Dabin Ahn: Golden Days
Opening Reception:
Saturday, January 17, 6—8PM
François Ghebaly is proud to present Golden Days, Dabin Ahn’s solo exhibition at the gallery’s Los Angeles space.
Painter and sculptor Dabin Ahn transforms personal objects, Korean ceramic vessels, and other ephemeral still-life elements into sites of passage. Drawing from 20th century art history, Joseon dynasty porcelain traditions, and his own imagination, he creates sensitive, meticulously painted scenes that explore remembrance and impermanence. Ahn extends his practice through wooden artist frames that he carves himself, creating apertures along the canvas edge that expose secondary or tertiary images within a single composition and dissolve boundaries between pictorial and sculptural space. Light functions both compositionally and symbolically throughout his work, where pin sources like fireflies or candles—the latter a nod to Gerhard Richter’s seminal series of paintings—appear to illuminate Ahn’s foregrounded subjects from both within and beyond the traditional picture plane.
His newest exhibition, Golden Days, features ten paintings and two sculptures that continue the artist’s evolving dialogue with memory and presence. In many paintings, vessels appear suspended in states of dissolution or reconstitution, accompanied by objects such as eyeglasses, watches, and other seemingly personal effects that conjure a dual sense of presence and absence, becoming and unbecoming. Moths, cranes, and fireflies inhabit many of Ahn’s spaces as if sprung from the illustrations that adorn the glazing of the vessels themselves.
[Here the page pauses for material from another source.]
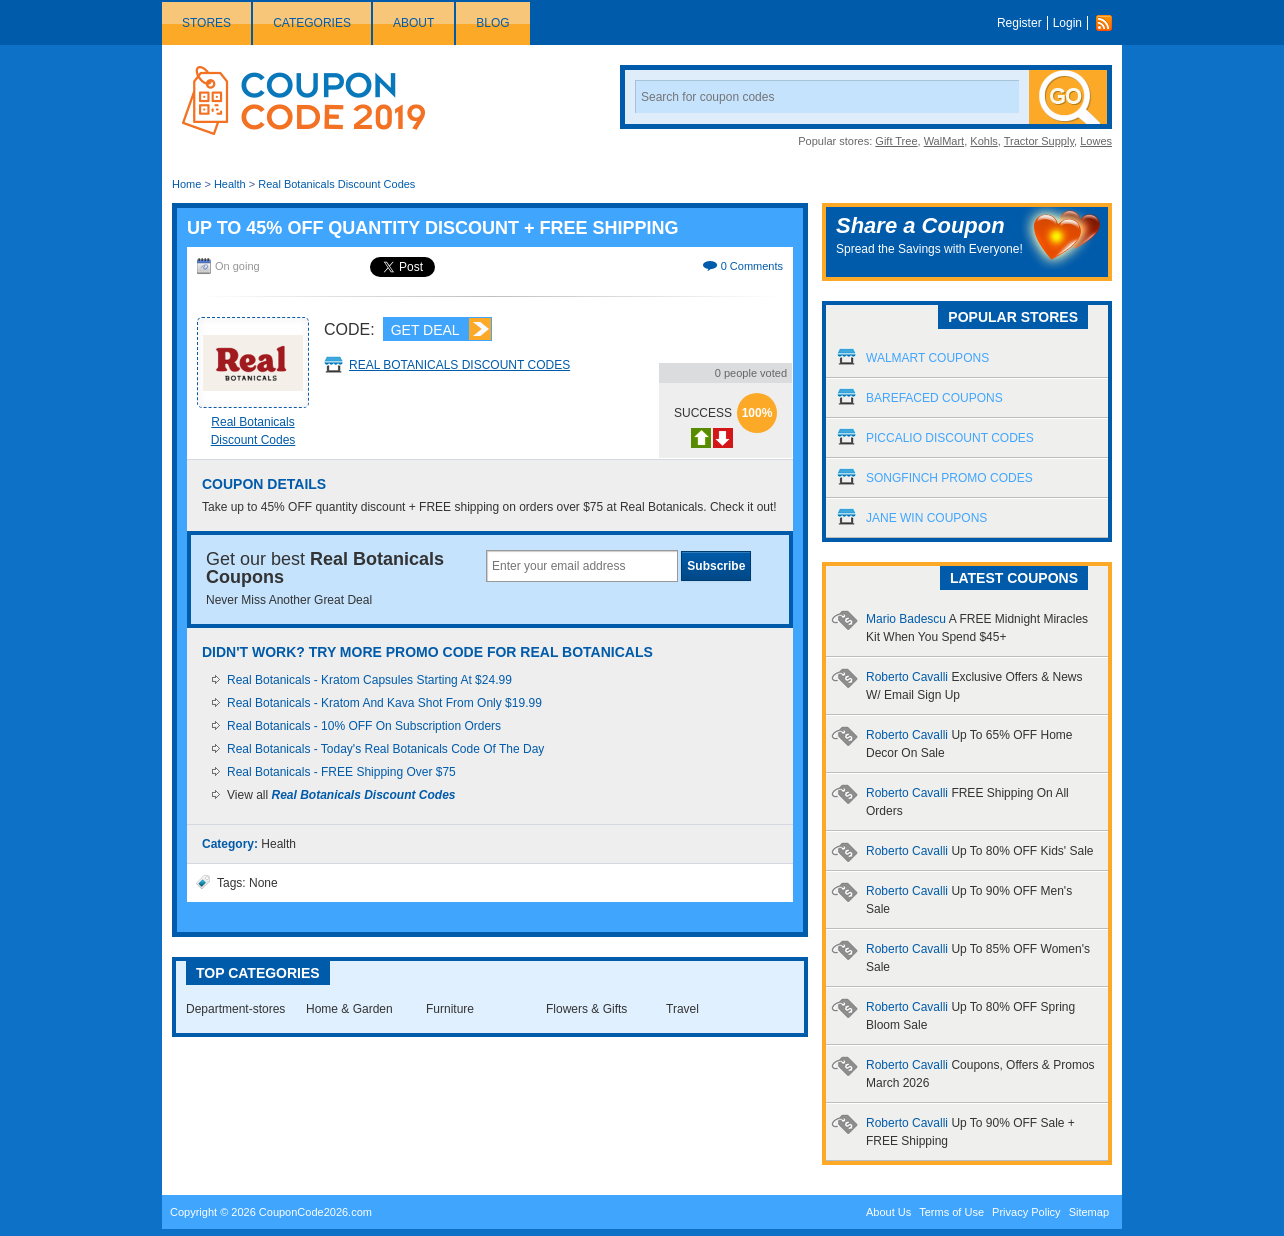 This screenshot has width=1284, height=1236. I want to click on WalMart, so click(944, 141).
In Above and Beyond, one small crane appears ready to fly off the canvas edge as the others, still enjoined to a celadon vase, look on.
Wood becomes a recurring element across the exhibition, not only in the artist's signature sculptural frames but as subject matter itself, its grain rendered with the same trompe l’œuil attention Ahn brings to glass and porcelain surfaces. Though naturalistic in their appearance, Ahn’s still life worlds inhabit a painterly logic that insists upon the presence of apparitions. In works like Soliloquy, Repose, and the title works Golden Days I and II, Ahn places candles on the edges of the work, creating ghostly double reflections on the central vases and glass goblets. Untitled (Dad) shows a paper note and pencil left on a small wooden table, the faint silhouetted neck of a vase hovering phantom-like above the scene.
Set in the exhibition space are two small wooden sculptures, Ephemeral and Ephemeral II. Each features a solitary candle flame painted on a small piece of wooden burl inlaid with turquoise, and suspended by a brass rod. Within the context of the show they take on something of a devotional aspect, lit to honor the ties and memories of the past, and the promise of a new day.
Dabin Ahn (b. 1988, Seoul, Korea) creates paintings populated by flora, fauna, vessels, candles, and ceramic fragments, motifs that function as representations of the self. Ahn’s paintings also incorporate sculptural elements such as hand-built frames that part to reveal images along the canvas edge. Light plays a central role in the artist’s lexicon, suggesting an illuminating presence even when its source is hidden. These elements collectively blur the boundaries between the material and the imagined, evoking an emotional depth reflective of the human experience.
Ahn received a BFA and MFA from the School of the Art Institute of Chicago. Selected solo exhibitions include Harper’s, New York; 1969, New York; OCHI, Los Angeles; Shatto Gallery, Los Angeles. Recent group exhibitions include Make Room, Los Angeles; Harper’s, East Hampton; and The Hole, Los Angeles. Ahn lives and works in Chicago.